Republican Senate nominee Corey Stewart has argued that the American Civil War was not fought over slavery, but over states’ rights.
Speaking to The Hill on Monday, Stewart said that while not all parts of his native state of Virginia’s history are “pretty,” the Civil War ultimately was not about slavery.
“If you look at the history, that’s not what it meant at all, and I don’t believe that the Civil War was ultimately fought over the issue of slavery,” Stewart said. “We have to put ourselves in the shoes of the people who were fighting at that time and from their perspective, they saw it as a federal intrusion of the state,” he said.
Stewart’s softening of the Confederate brand drew some criticism on Twitter, with Democrats and critics calling his views “trash” and “out of touch with history and reality.”
Corey Stewart knows the Confederacy better than Confederate founders who explicitly included slavery as causus belli? Better than Confederate President Jefferson Davis, who cited it repeatedly as cause? #RealHistoryMattershttps://t.co/mPk1t6BwEy
— Tom Perriello (@tomperriello) June 25, 2018
The 1861 to 1865 Civil War pitted the abolitionist northern, or Union states, against the slave-owning southern Confederacy. The Confederate states had argued for their right to secede from the Union, which they saw as ruled by northern elites who were out of touch with the different cultural climate of the south.
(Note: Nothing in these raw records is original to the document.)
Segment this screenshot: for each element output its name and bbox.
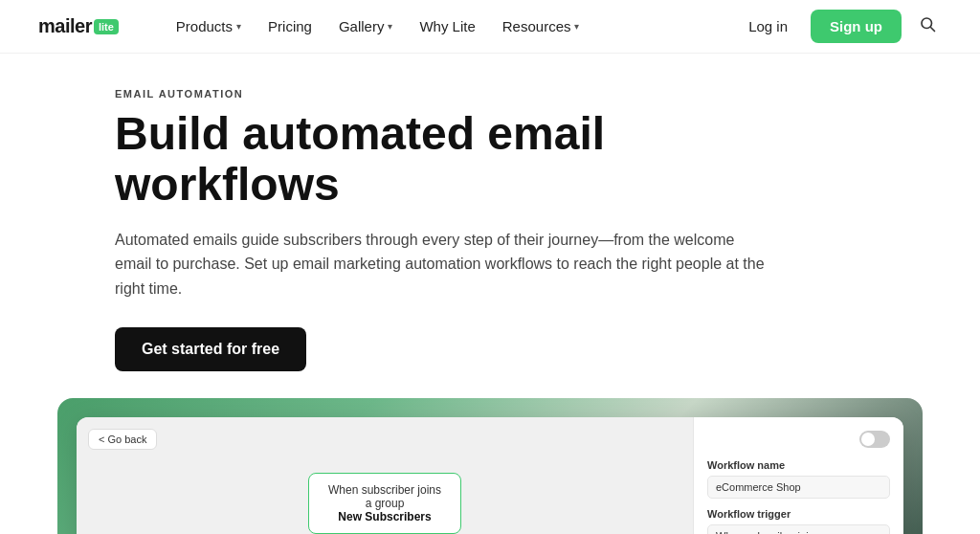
chevron-down-icon-resources: ▾ — [574, 21, 579, 32]
hero-tag: EMAIL AUTOMATION — [115, 88, 865, 100]
navbar: mailerlite Products ▾ Pricing Gallery ▾ … — [0, 0, 980, 54]
nav-label-pricing: Pricing — [268, 18, 312, 34]
search-button[interactable] — [913, 10, 942, 43]
workflow-name-label: Workflow name — [707, 459, 890, 471]
workflow-settings-panel: Workflow name eCommerce Shop Workflow tr… — [693, 417, 903, 534]
login-button[interactable]: Log in — [737, 11, 799, 42]
nav-item-resources[interactable]: Resources ▾ — [491, 11, 591, 42]
cta-button[interactable]: Get started for free — [115, 327, 306, 371]
nav-label-whylite: Why Lite — [419, 18, 475, 34]
trigger-label: Workflow trigger — [707, 508, 890, 520]
chevron-down-icon: ▾ — [236, 21, 241, 32]
hero-title: Build automated email workflows — [115, 109, 804, 211]
nav-label-resources: Resources — [502, 18, 571, 34]
nav-label-products: Products — [176, 18, 233, 34]
svg-point-0 — [922, 18, 932, 29]
nav-links: Products ▾ Pricing Gallery ▾ Why Lite Re… — [165, 11, 737, 42]
nav-item-products[interactable]: Products ▾ — [165, 11, 253, 42]
nav-item-gallery[interactable]: Gallery ▾ — [327, 11, 405, 42]
hero-description: Automated emails guide subscribers throu… — [115, 228, 766, 301]
workflow-trigger-group: New Subscribers — [338, 510, 431, 523]
logo[interactable]: mailerlite — [38, 15, 119, 37]
svg-line-1 — [931, 28, 935, 32]
nav-right: Log in Sign up — [737, 10, 942, 43]
workflow-name-value: eCommerce Shop — [707, 476, 890, 499]
demo-section: < Go back When subscriber joins a group … — [57, 398, 923, 534]
workflow-canvas: < Go back When subscriber joins a group … — [77, 417, 693, 534]
workflow-trigger-text: When subscriber joins a group — [328, 483, 441, 510]
app-mockup: < Go back When subscriber joins a group … — [77, 417, 903, 534]
nav-item-whylite[interactable]: Why Lite — [408, 11, 486, 42]
search-icon — [919, 15, 936, 33]
logo-tag: lite — [94, 19, 119, 34]
active-toggle[interactable] — [859, 431, 890, 448]
nav-item-pricing[interactable]: Pricing — [256, 11, 323, 42]
chevron-down-icon-gallery: ▾ — [388, 21, 392, 32]
trigger-value: When subscriber joins a group — [707, 524, 890, 534]
go-back-button[interactable]: < Go back — [88, 429, 157, 450]
logo-brand: mailer — [38, 15, 92, 37]
nav-label-gallery: Gallery — [339, 18, 385, 34]
workflow-trigger-box[interactable]: When subscriber joins a group New Subscr… — [308, 473, 461, 534]
signup-button[interactable]: Sign up — [811, 10, 902, 43]
hero-section: EMAIL AUTOMATION Build automated email w… — [0, 54, 980, 398]
toggle-row — [707, 431, 890, 448]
Slavery benefited the Confederacy, where the economy was dependent on plantation farming, and free labor gave the southern states an economic edge. The newly industrialized north did not need to rely on slavery, and could more easily afford to abolish it.
150 years later, the Civil War still impacts US politics. Politicians in former Confederate states are coming under pressure to take down monuments and rename public buildings named after Confederate leaders. Last week, ‘J.E.B. Stuart Elementary School’ in Richmond, Virginia, voted to rename itself ‘Barack Obama Elementary School’.
“I’m not opposed to somebody naming a school after a president of the United States, even though I don’t like Barack Obama,” Stewart told The Hill on Monday. “Don’t take the name of a historic figure off a school. That is political correctness run amuck.”
Stewart has been an outspoken defender of preserving the south’s cultural heritage. He has also been a vocal supporter of Donald Trump.
Seeking a Senate seat in Virginia, Stewart takes on the incumbent Democrat Sen. Tim Kaine, Hillary Clinton’s running mate in her failed 2016 presidential bid. Polls currently show Kaine leading Stewart by over 10 points.